I don't really agree with this. 95%+ of the use cases for SNI are already supported if we just do the TLS part. Basically, cert per domain, and then virtual hosts per domain in a single listener. I would recommend starting there. Agree there is a lot more that can be done later.
v2 API uses multiple FilterChain, so we're going to have multiple contexts per listener in v2 anyway.
Maybe, maybe not. This needs more thinking/design. For example, will we route to logical listeners based on SNI? If so we still have a single SSL context before filter stack routing happens, right?
Although an SNI hostname could be used to make a routing decision based on a domain name, this is not why we need SNI. The primary use case is reducing the burden on the operator for certificate management and secondarily, improved security from not exposing unexpected domain names in a cert.
As our users can construct routing rules based on more complex HTTP attributes than hostname (e.g. context path), we have to decrypt the request to get at the HTTP payload anyway.
@mattklein123 sure, but single SSL context means that client certificate verification settings would apply to everything on a particular listener, making it all or nothing for a particular listening port.
@PiotrSikora ok that make sense. I guess we could use the original design that @mattwoodyard proposed. I guess really all I mean is that IMO without very much work we can unblock a lot of people / make them happy, so it would be best to do that before looking at all of the more complex cases. If we want to work on multiple ssl_context at the config level and we think that is better, that's fine with me. I was just trying to make it as simple as possible.

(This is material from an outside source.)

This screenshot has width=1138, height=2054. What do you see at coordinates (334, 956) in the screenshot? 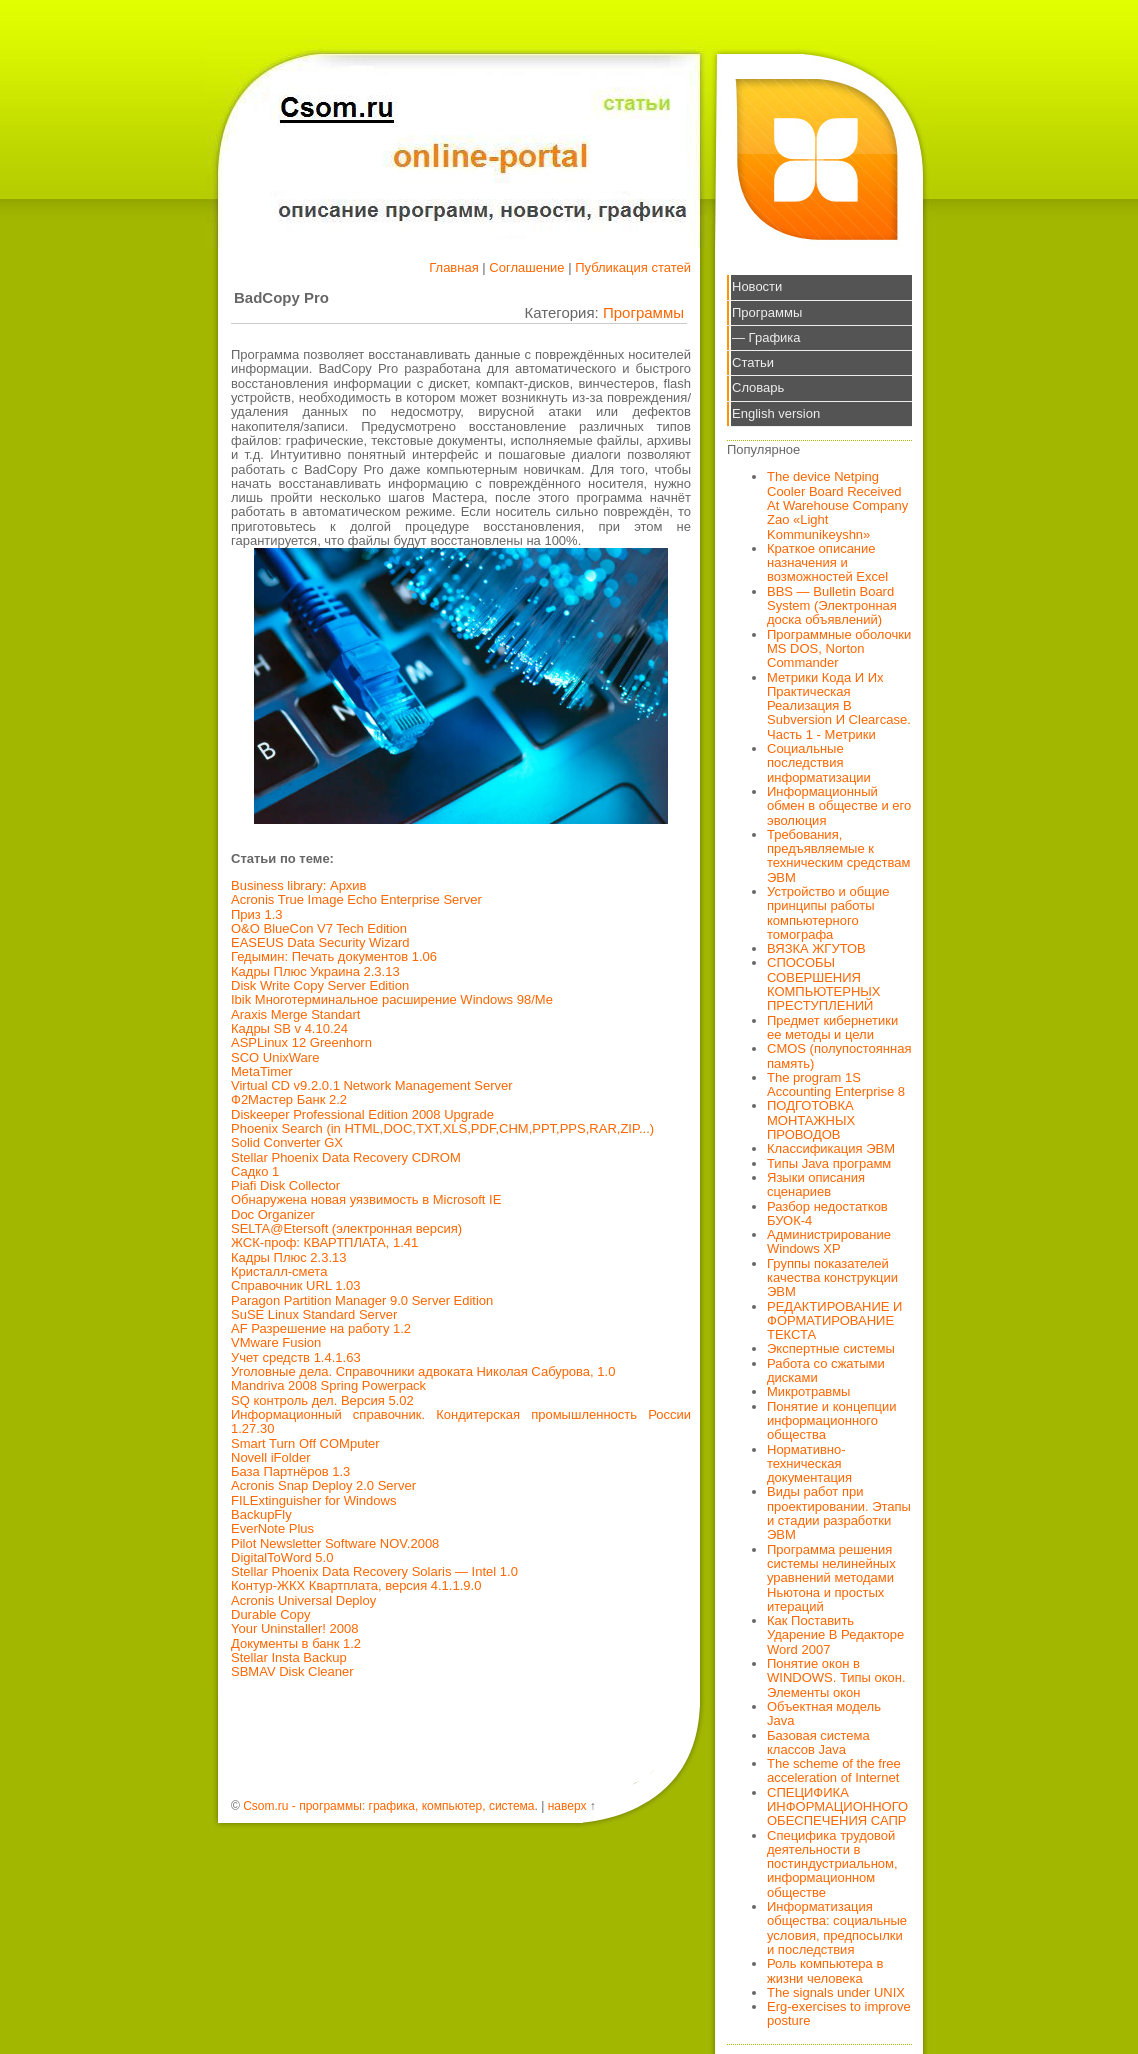 I see `Гедымин: Печать документов 1.06` at bounding box center [334, 956].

(I do think that the "ssl_context" at the config level could be a container for multiple things inside of it, but it's probably not worth doing that vs. just doing an array and if a single object is supplied just make it an array for back-compat).
OK I just synced offline with @PiotrSikora. I agree with him that my suggestion above of not doing multiple ssl_context is not a good idea and roughly the original design that @mattwoodyard proposed is a better idea. The goal here will be to optionally have a map of SNI names to ssl_context configurations in the v1 configuration (along with the current default context). All of this code should then be usable in the new v2 API.

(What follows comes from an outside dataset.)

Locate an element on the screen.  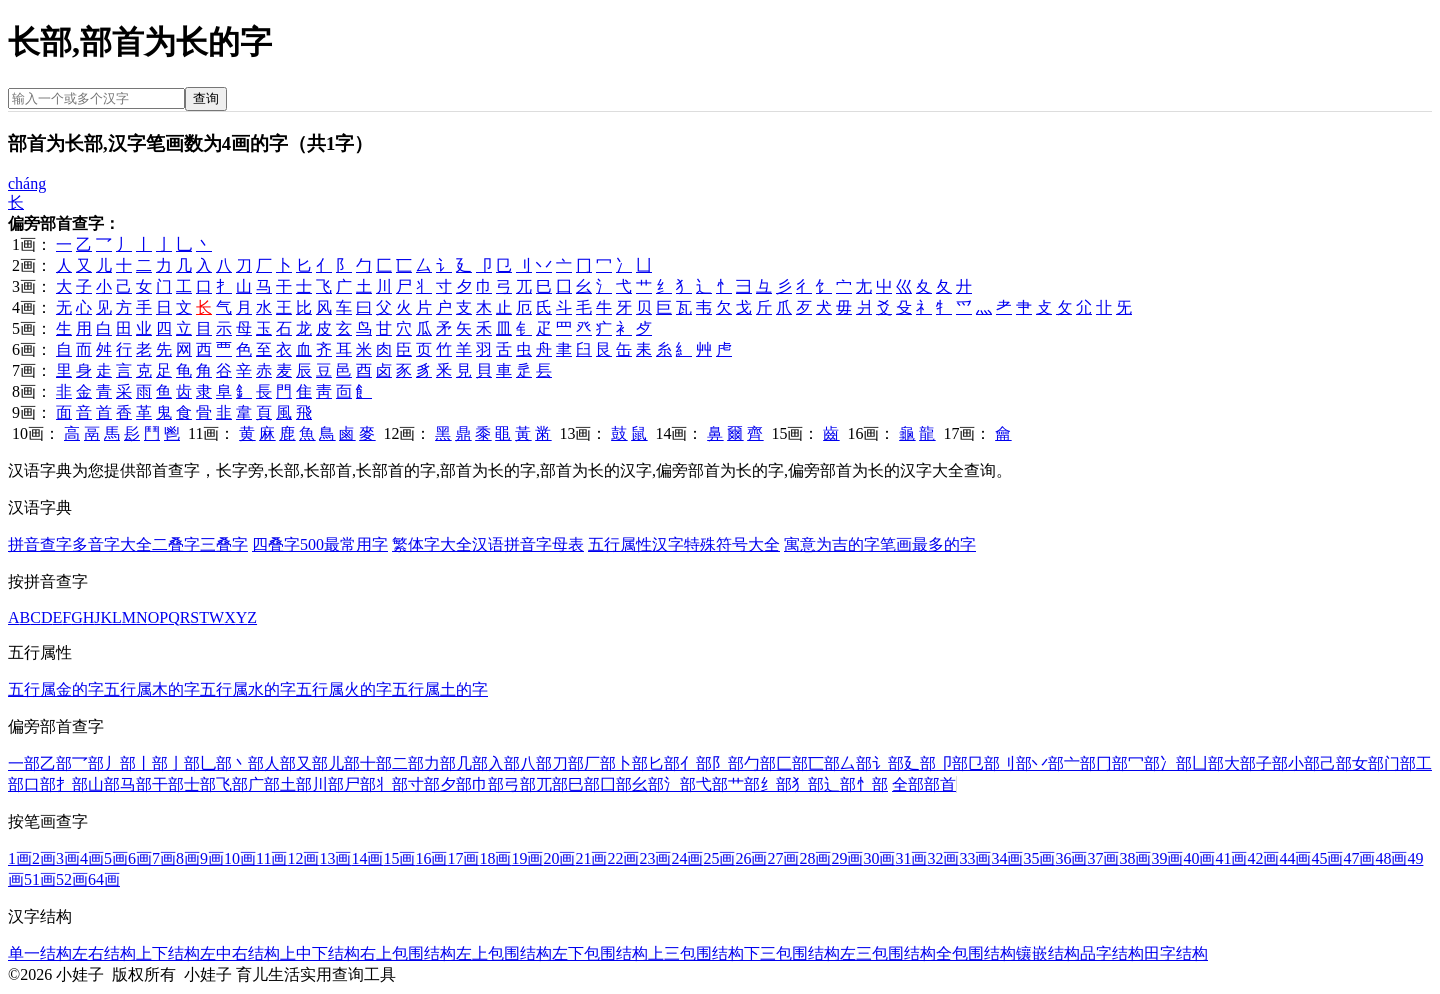 三叠字 is located at coordinates (224, 544).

@PiotrSikora do you want to take on ^ ?
@mattklein123 Sure.
Any news as to how implementation is progressing?
SNI support is scheduled for Istio 0.3 (end of November) but is blocked by this. Will support in Envoy land before then?
@PiotrSikora can you potentially update us on progress/timelines? Thank you.
@rochdev yeah, I'm actively working on it... next week at the latest.
@PiotrSikora I'm going to leave this ticket resolved, as we have other tickets on fully supporting multiple filter chains.